**Action item:** Please give the whole listing again exactly, without any of its pictures.

**Extracted records:**
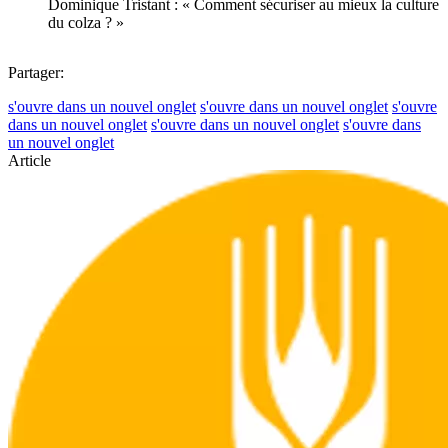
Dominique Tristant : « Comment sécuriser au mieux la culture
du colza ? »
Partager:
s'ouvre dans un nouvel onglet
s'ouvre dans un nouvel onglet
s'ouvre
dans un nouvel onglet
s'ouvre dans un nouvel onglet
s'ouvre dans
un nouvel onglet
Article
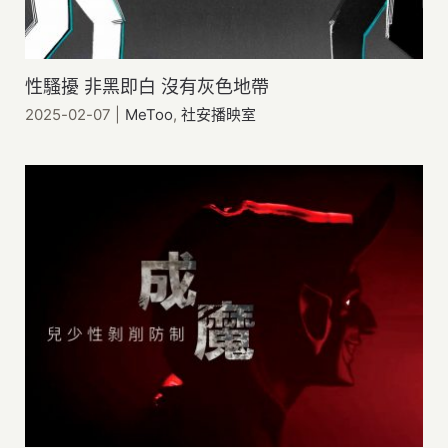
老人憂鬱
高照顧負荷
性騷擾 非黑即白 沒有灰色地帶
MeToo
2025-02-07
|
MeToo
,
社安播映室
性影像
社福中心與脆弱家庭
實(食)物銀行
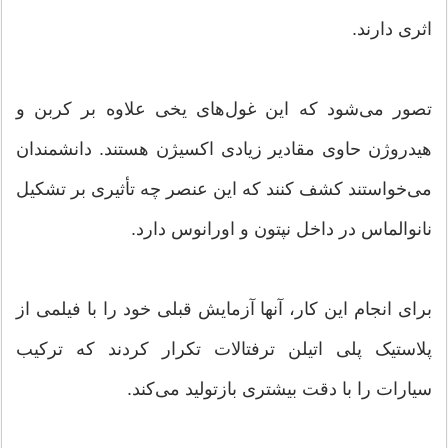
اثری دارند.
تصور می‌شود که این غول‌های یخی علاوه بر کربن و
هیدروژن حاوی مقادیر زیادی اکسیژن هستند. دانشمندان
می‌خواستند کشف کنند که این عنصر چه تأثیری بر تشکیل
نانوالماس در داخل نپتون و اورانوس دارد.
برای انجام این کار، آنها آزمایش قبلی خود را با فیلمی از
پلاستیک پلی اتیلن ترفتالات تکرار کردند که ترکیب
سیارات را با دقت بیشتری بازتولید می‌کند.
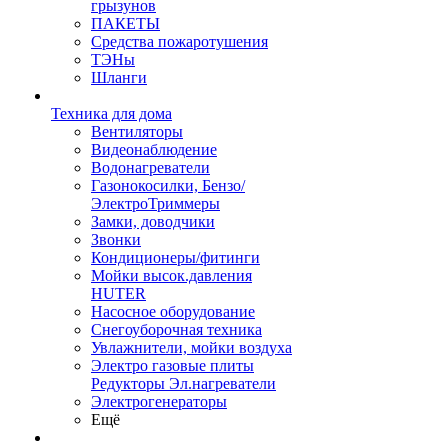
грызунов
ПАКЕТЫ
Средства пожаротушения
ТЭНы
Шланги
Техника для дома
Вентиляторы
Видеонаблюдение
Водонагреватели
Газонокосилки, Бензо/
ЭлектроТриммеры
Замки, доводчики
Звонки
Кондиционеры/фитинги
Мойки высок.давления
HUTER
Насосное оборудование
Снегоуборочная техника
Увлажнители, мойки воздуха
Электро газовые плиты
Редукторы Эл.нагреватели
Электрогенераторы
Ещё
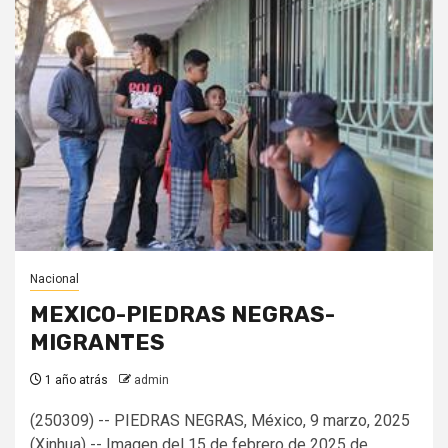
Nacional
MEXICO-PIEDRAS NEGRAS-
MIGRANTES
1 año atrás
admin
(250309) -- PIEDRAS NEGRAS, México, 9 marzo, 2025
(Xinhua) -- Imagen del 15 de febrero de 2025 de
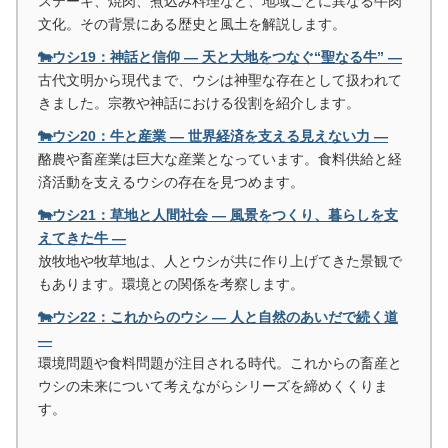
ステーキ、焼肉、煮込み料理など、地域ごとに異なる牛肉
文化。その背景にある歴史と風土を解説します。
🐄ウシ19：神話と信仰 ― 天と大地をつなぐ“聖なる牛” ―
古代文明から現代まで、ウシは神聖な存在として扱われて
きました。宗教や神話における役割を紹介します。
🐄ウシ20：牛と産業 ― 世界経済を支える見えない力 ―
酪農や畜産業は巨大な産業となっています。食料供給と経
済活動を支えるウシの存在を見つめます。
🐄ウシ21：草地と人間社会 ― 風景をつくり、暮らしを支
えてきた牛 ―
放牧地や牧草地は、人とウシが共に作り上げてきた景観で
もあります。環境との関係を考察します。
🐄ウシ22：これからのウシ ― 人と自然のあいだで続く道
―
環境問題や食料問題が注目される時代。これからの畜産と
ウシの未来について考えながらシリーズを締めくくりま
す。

**Task solution:**
Dominique Tristant : « Comment sécuriser au mieux la culture
du colza ? »
Partager:
s'ouvre dans un nouvel onglet
s'ouvre dans un nouvel onglet
s'ouvre
dans un nouvel onglet
s'ouvre dans un nouvel onglet
s'ouvre dans
un nouvel onglet
Article
老人憂鬱
高照顧負荷
性騷擾 非黑即白 沒有灰色地帶
MeToo
2025-02-07
|
MeToo
,
社安播映室
性影像
社福中心與脆弱家庭
實(食)物銀行
اثری دارند.
تصور می‌شود که این غول‌های یخی علاوه بر کربن و
هیدروژن حاوی مقادیر زیادی اکسیژن هستند. دانشمندان
می‌خواستند کشف کنند که این عنصر چه تأثیری بر تشکیل
نانوالماس در داخل نپتون و اورانوس دارد.
برای انجام این کار، آنها آزمایش قبلی خود را با فیلمی از
پلاستیک پلی اتیلن ترفتالات تکرار کردند که ترکیب
سیارات را با دقت بیشتری بازتولید می‌کند.
грызунов
ПАКЕТЫ
Средства пожаротушения
ТЭНы
Шланги
Техника для дома
Вентиляторы
Видеонаблюдение
Водонагреватели
Газонокосилки, Бензо/
ЭлектроТриммеры
Замки, доводчики
Звонки
Кондиционеры/фитинги
Мойки высок.давления
HUTER
Насосное оборудование
Снегоуборочная техника
Увлажнители, мойки воздуха
Электро газовые плиты
Редукторы Эл.нагреватели
Электрогенераторы
Ещё
Nacional
MEXICO-PIEDRAS NEGRAS-
MIGRANTES
1 año atrás
admin
(250309) -- PIEDRAS NEGRAS, México, 9 marzo, 2025
(Xinhua) -- Imagen del 15 de febrero de 2025 de
ステーキ、焼肉、煮込み料理など、地域ごとに異なる牛肉
文化。その背景にある歴史と風土を解説します。
🐄ウシ19：神話と信仰 ― 天と大地をつなぐ“聖なる牛” ―
古代文明から現代まで、ウシは神聖な存在として扱われて
きました。宗教や神話における役割を紹介します。
🐄ウシ20：牛と産業 ― 世界経済を支える見えない力 ―
酪農や畜産業は巨大な産業となっています。食料供給と経
済活動を支えるウシの存在を見つめます。
🐄ウシ21：草地と人間社会 ― 風景をつくり、暮らしを支
えてきた牛 ―
放牧地や牧草地は、人とウシが共に作り上げてきた景観で
もあります。環境との関係を考察します。
🐄ウシ22：これからのウシ ― 人と自然のあいだで続く道
―
環境問題や食料問題が注目される時代。これからの畜産と
ウシの未来について考えながらシリーズを締めくくりま
す。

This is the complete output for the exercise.